L’existentialisme est-il un humanisme est texte philosophique écrit par Jean Paul Sartre (philosophe et écrivain français du 20 ème siècle) publié en 1946 et considéré comme l'exposé de sa conception philosophique, l'existentialisme. Ce texte polémique a entraîné tant de malentendus que Sartre a finis par le désavouer plus ou moins. Au point de départ, c'est le texte d'une conférence donnée le 29 octobre 1945 à Paris. Le but en est de défendre l'existentialisme contre les critiques d'une part des communistes, pour qui Sartres constitue une philosophie subjectiviste et \"bourgeoise\", d'autre part des chrétiens, qui, outre son athéisme, reprochent à Sartre sa vision pessimiste de l'existence. Contre ses adversaires, Sartre soutient que l'existentialisme est un humanisme \"puisque le destin de l'homme est en lui-même». Selon Sartre, la liberté de l'Homme est telle dans son propre devenir que nul ne peut prédire même très grossièrement quel tour l'Histoire prendra demain s’opposant ainsi à La notion de « sens de l’histoire » chère à Hegel. Cela le conduit à rejeter par ailleurs l'optimisme des marxistes sur les « lendemains qui chantent ».

La morale kantienne est également critiquée pour son formalisme (.l'adoption de formes abstraites dans le réel) Sartre prend l'exemple d'un jeune homme ayant le choix entre s'occuper de sa mère ou rejoindre les résistants à Londres.
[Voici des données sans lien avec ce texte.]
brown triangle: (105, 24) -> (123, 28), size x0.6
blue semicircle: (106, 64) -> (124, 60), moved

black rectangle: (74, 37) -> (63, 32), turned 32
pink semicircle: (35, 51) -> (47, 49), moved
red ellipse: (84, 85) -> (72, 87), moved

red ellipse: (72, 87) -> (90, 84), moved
Dans les deux cas, la maxime de son action n'est pas morale puisqu'il sacrifie nécessairement une \"fin en soi\" en la réduisant au rang de « moyen » : abandonner sa mère étant le moyen de rallier Londres, abandonner les combattants étant en revanche le moyen de s'occuper de sa mère… La morale de Kant ne donne pas de réponse dans un conflit de devoirs (devoir filial ou devoir civique). En définitive, on choisit toujours seul.
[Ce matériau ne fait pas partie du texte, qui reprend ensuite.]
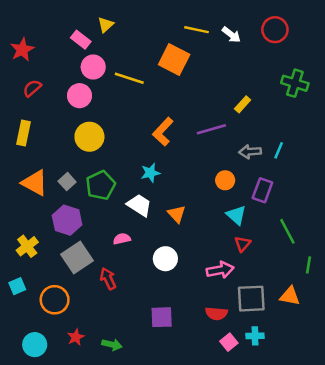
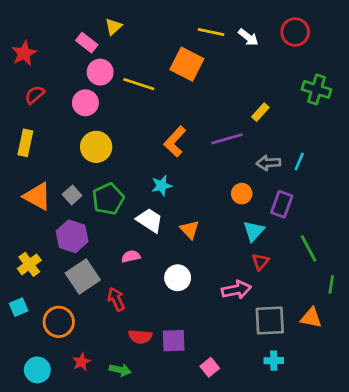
cyan triangle: (236, 215) -> (254, 231), turned 30
red semicircle: (216, 313) -> (140, 337), moved
pink square: (229, 342) -> (210, 367), moved

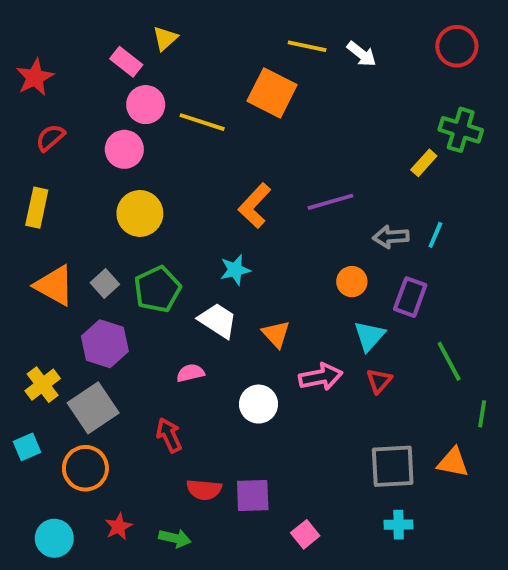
red circle: (295, 32) -> (457, 46), moved
yellow rectangle: (260, 112) -> (424, 163), moved
gray square: (83, 276) -> (93, 408), moved
pink arrow: (236, 290) -> (321, 377), moved

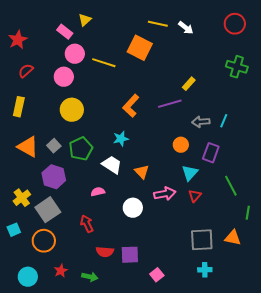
yellow rectangle: (424, 163) -> (189, 84), moved

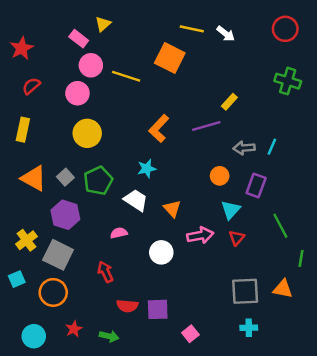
gray square: (48, 210) -> (58, 255), turned -30

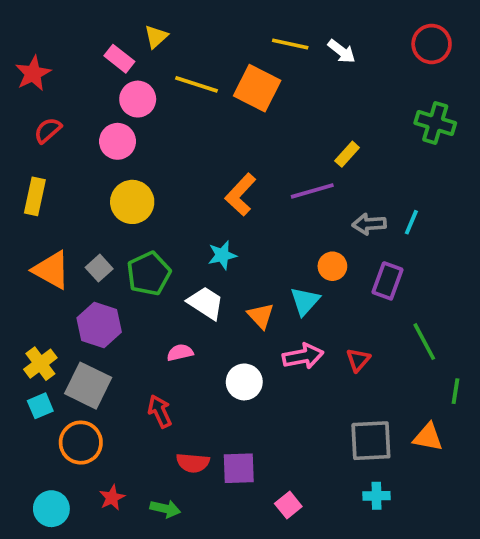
yellow line: (126, 76) -> (196, 84), moved
cyan triangle: (231, 210) -> (305, 301), moved
cyan square: (17, 279) -> (40, 406), moved

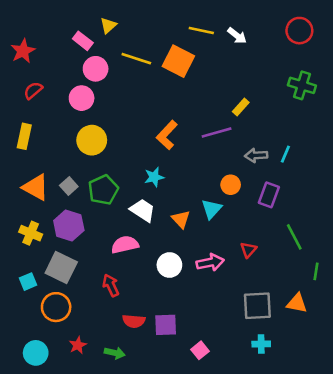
pink semicircle: (180, 353) -> (125, 245), size x1.5
pink arrow: (303, 356) -> (210, 262), moved
yellow cross: (40, 364) -> (31, 233), moved, turned -30

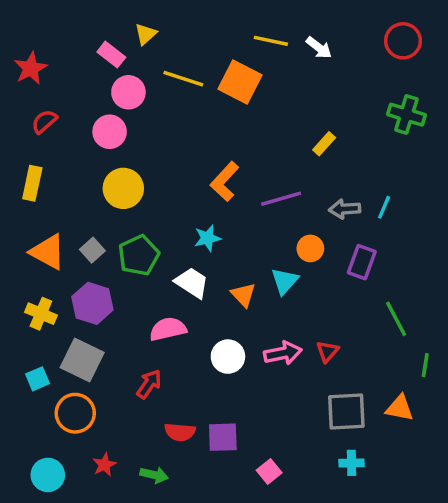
purple line: (217, 132) -> (281, 199), moved
red triangle: (248, 250) -> (327, 351), moved
red arrow: (111, 285) -> (149, 384), turned 60

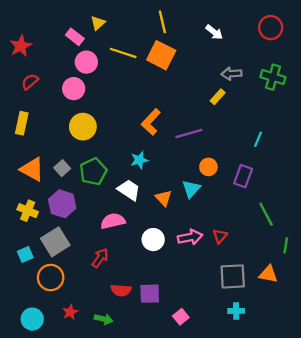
yellow line: (271, 41) -> (162, 22), moved, turned 65
gray arrow: (345, 209) -> (232, 74), moved
gray square: (82, 360) -> (55, 242), turned 32

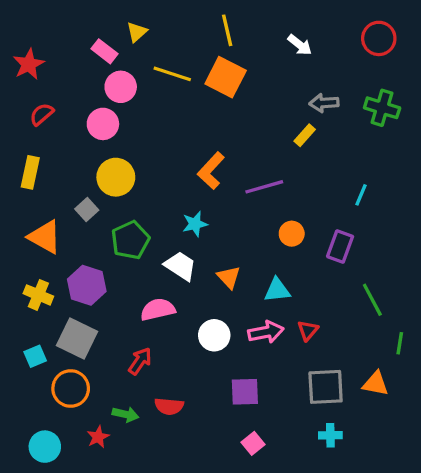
gray square: (62, 168) -> (87, 209), moved
cyan triangle: (191, 189) -> (277, 290), moved, turned 42
gray square: (55, 242) -> (77, 338), turned -32
purple square: (150, 294) -> (245, 392), moved
green arrow: (104, 319) -> (125, 414), moved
Mais L'existentialisme est avant tout  une doctrine profondément optimiste et qui repose sur l'action, il ne s'agit pas d'une doctrine désespérée car elle recherche l'espoir dans les actions entreprises par l'homme et un sens à sa vie. Il s'agit d'une vision compatible en tout point avec la vie communautaire.

 

Nous allons donc tenter de montrer les différents aspects du texte de Sartre en répondant dans un premier temps à la problématique : Qu'est-ce que l'homme et comment se réalise-t-il selon Sartre? Puis dans un second temps à la problématique suivante : En quoi le concept de nature humaine s'oppose-t-il au concept de condition humaine ?

 

1) Qu'est-ce que l'homme et comment se réalise-t-il selon Sartres?

 

Dans L’existentialisme est un humanisme, Sartre déclare que pour la pensée existentialiste toute vérité et toute action impliquent un milieu humain et une subjectivité humaine. Cela veut dire que tous les aspects de cette doctrine se rapportent à l’être humain et à sa faculté de prendre conscience de sa situation. L’existentialisme est donc avant tout une réflexion sur l'existence humaine. Il nous dit qu'il y a deux façons de voir les choses : soit l’homme est déterminé, soit il ne l’est pas et il est donc libre. Le premier fondement original de l’existentialisme sartrien se trouve donc dans la distinction entre l’être en-soi et l’être pour-soi.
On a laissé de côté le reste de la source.